Although I haven’t practised in years, I’m still a licensed pharmacist with an MBA from Laval University. I have also managed many organizations in the health sector over the past 35 years. I started the pharmacy division at Walmart in Quebec in the early 90s, for example, and was president of a company called Medisys, which owns and operates 16 medical clinics across Canada. As a businessperson and entrepreneur, I can provide that business perspective as it relates to healthcare and pharmacy in particular. Plus, as a French-speaking board member, I can help raise the profile of CFP to the Quebec market.

Other than language, what makes the Quebec pharmacy market unique?

It’s the only place in North America where only a pharmacist can own a pharmacy. There’s also a high level of gender equity in the province as 50% of pharmacy owners are women. We have fewer pharmacies per inhabitant overall compared to other provinces. All of these factors tend to draw a high number of entrepreneurs to the profession. The number of clinical services performed by pharmacists in Quebec is very high too, especially in the last three years.

Why is that?

The removal of copays and deductibles on clinical activities performed by pharmacists in 2021 increased patients’ willingness to use pharmacy services. Plus, we are working with government on a new renumeration model for pharmacists which should be in place by the end of next year, that will reflect more accurately the work required by pharmacists in relation to the current and future complexity of the treatments and follow-up required for their patients. Through our subsidiary ACCCESSA, we are also looking to make the distribution of specialty medications accessible to all pharmacies in the province as well. The goal is to democratize access to specialty drugs for patients with chronic or rare diseases so they can get comprehensive treatment management by their own pharmacist.

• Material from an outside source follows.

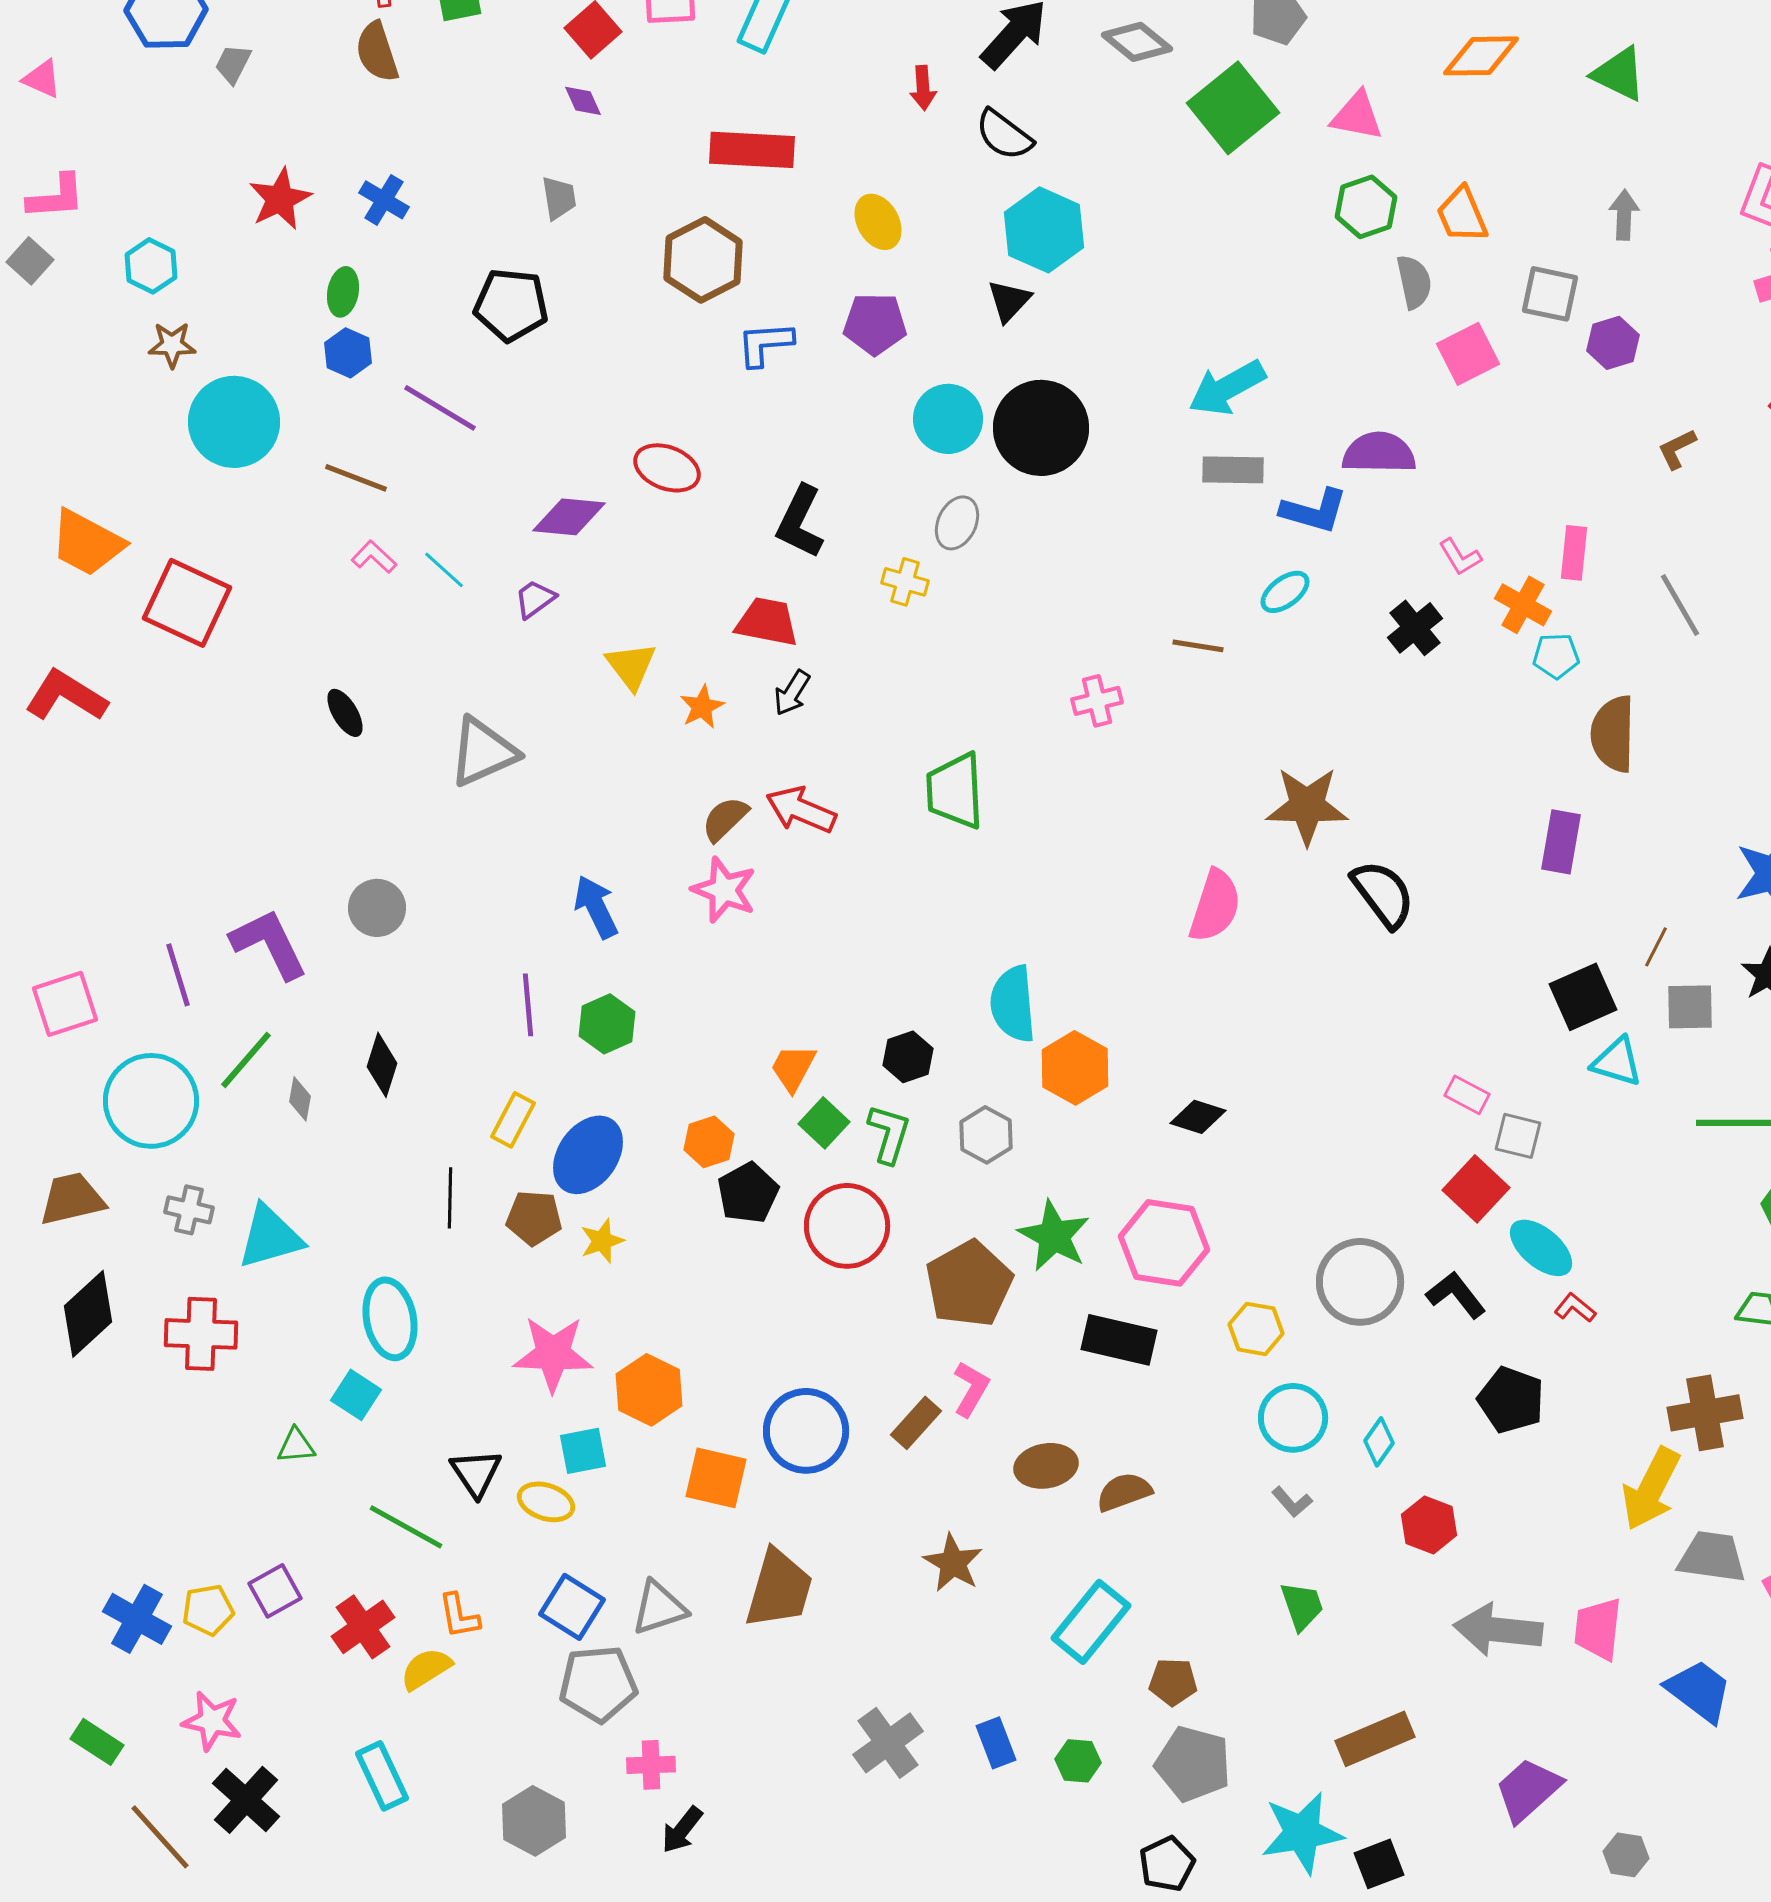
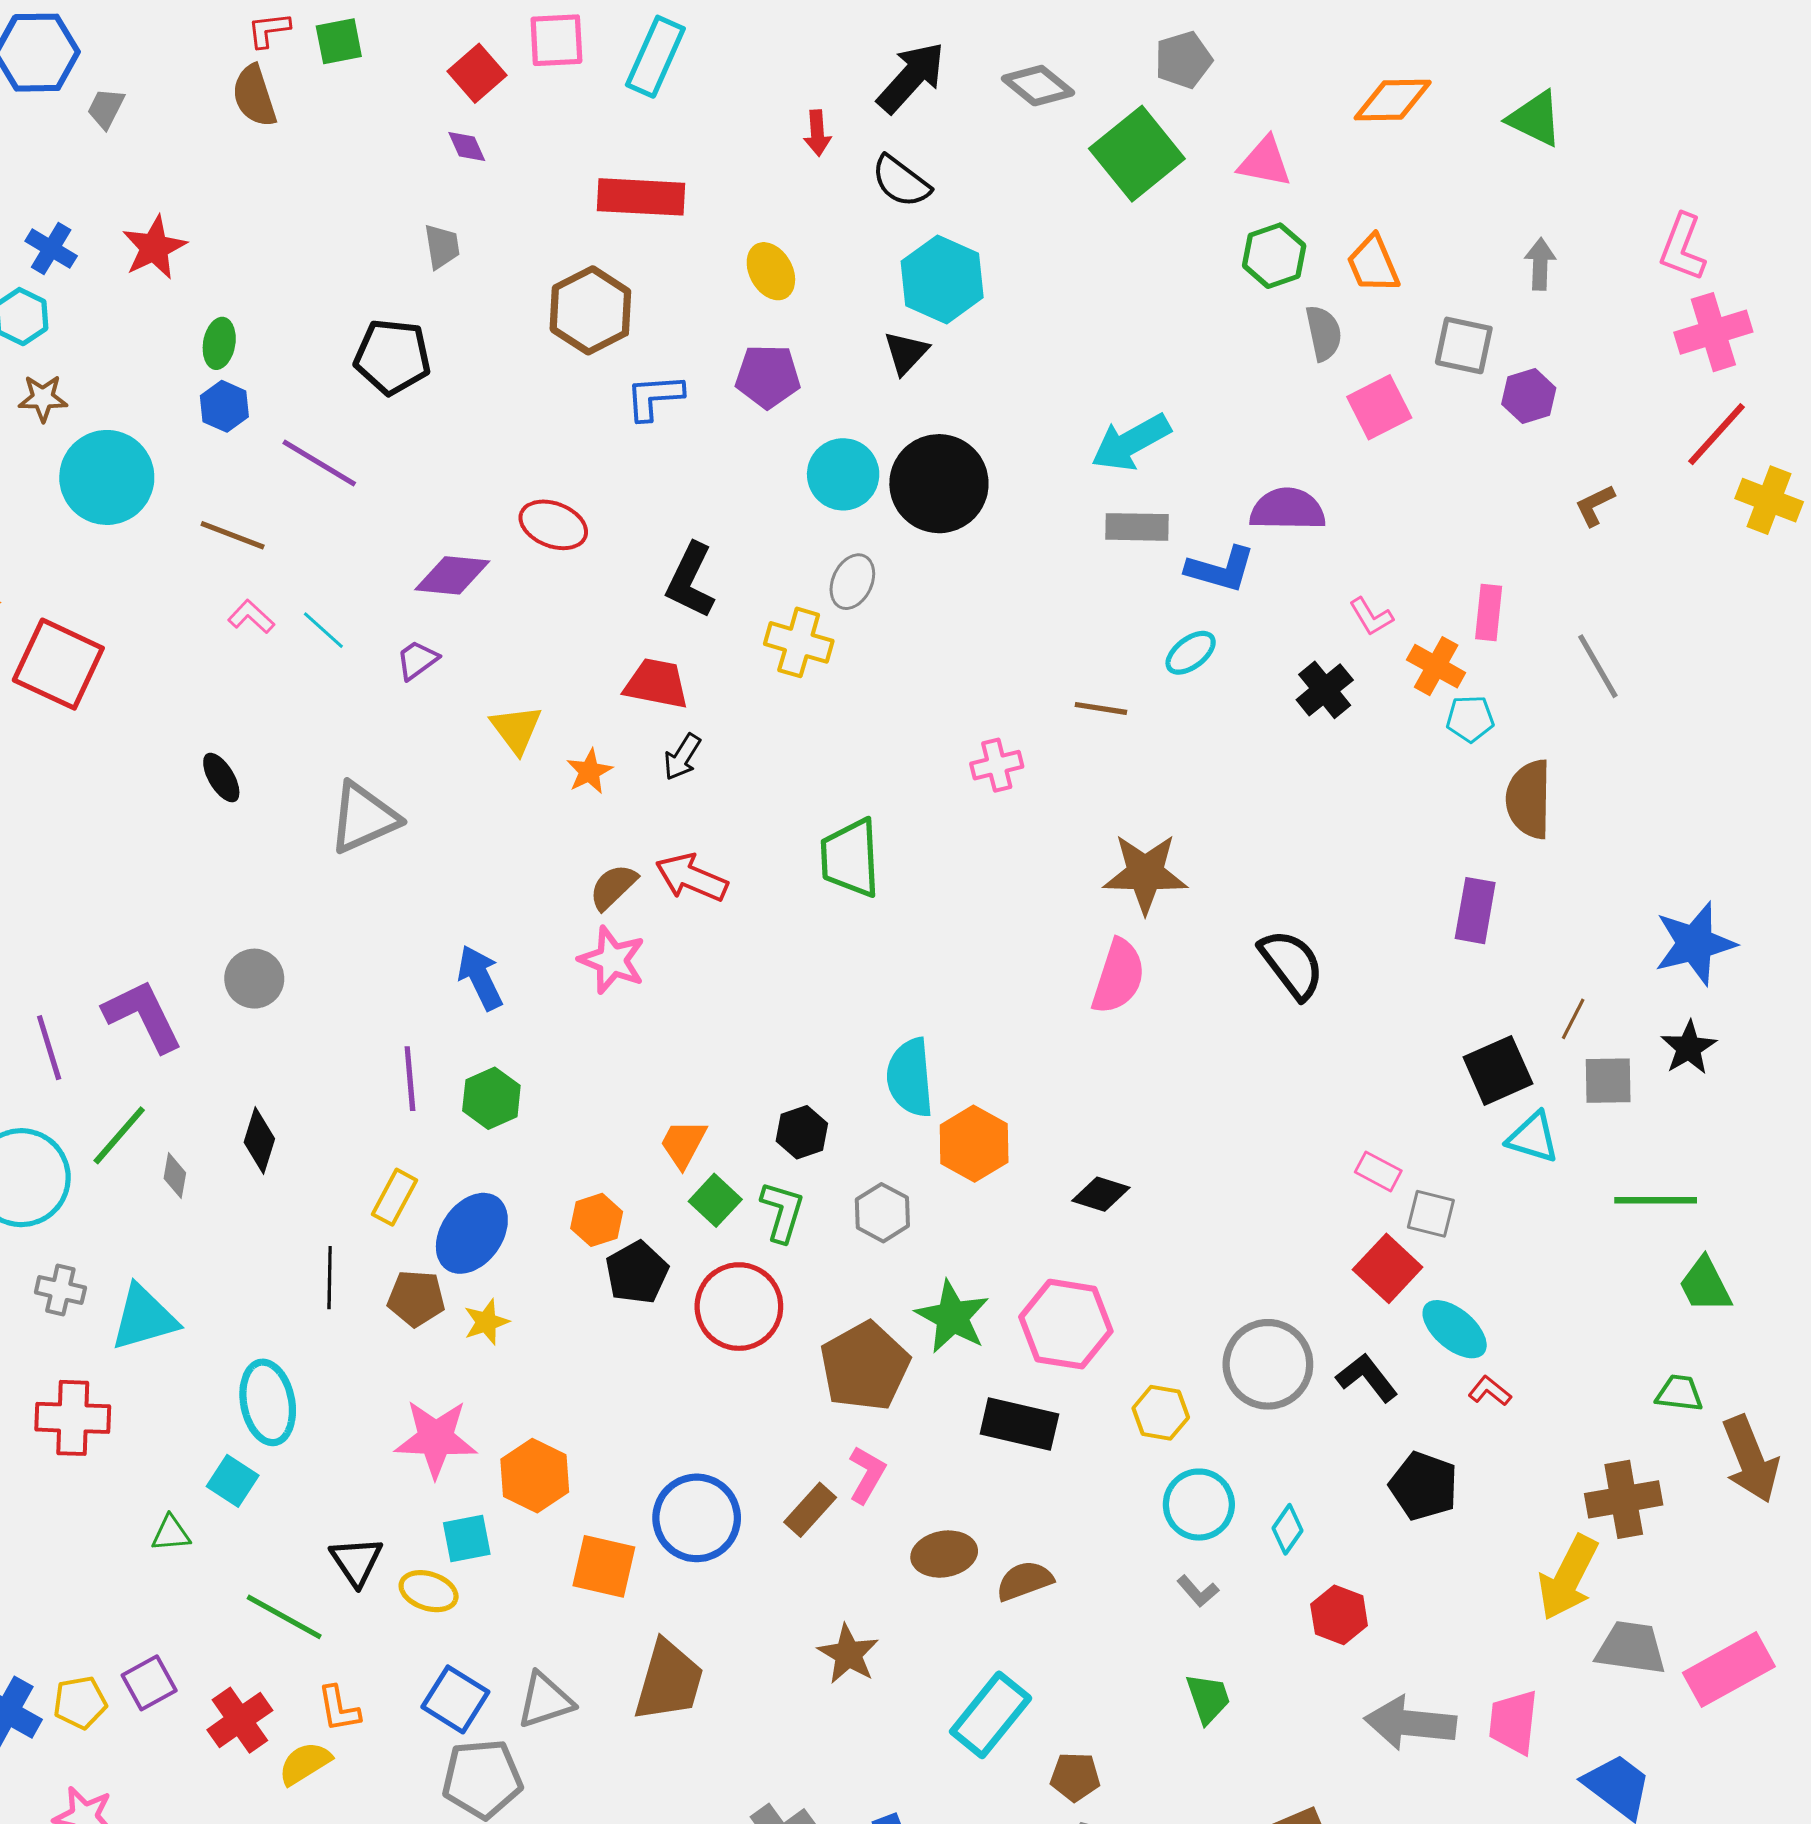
blue cross: (384, 200) -> (51, 249), moved
yellow cross: (905, 582) -> (799, 642), size x1.4
brown star: (1307, 806) -> (1145, 873), moved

What are your goals in being part of CFP?

In addition to the clinical research we support, I’d like to encourage innovation projects more targeted towards pharmacy operations that allow pharmacists to offer better services. This is something that other pharmacies could benefit from in their daily practice. We’re also talking about better distributing information around all of CFP’s many initiatives to the Quebec market. That’s something I’ll be working on this year.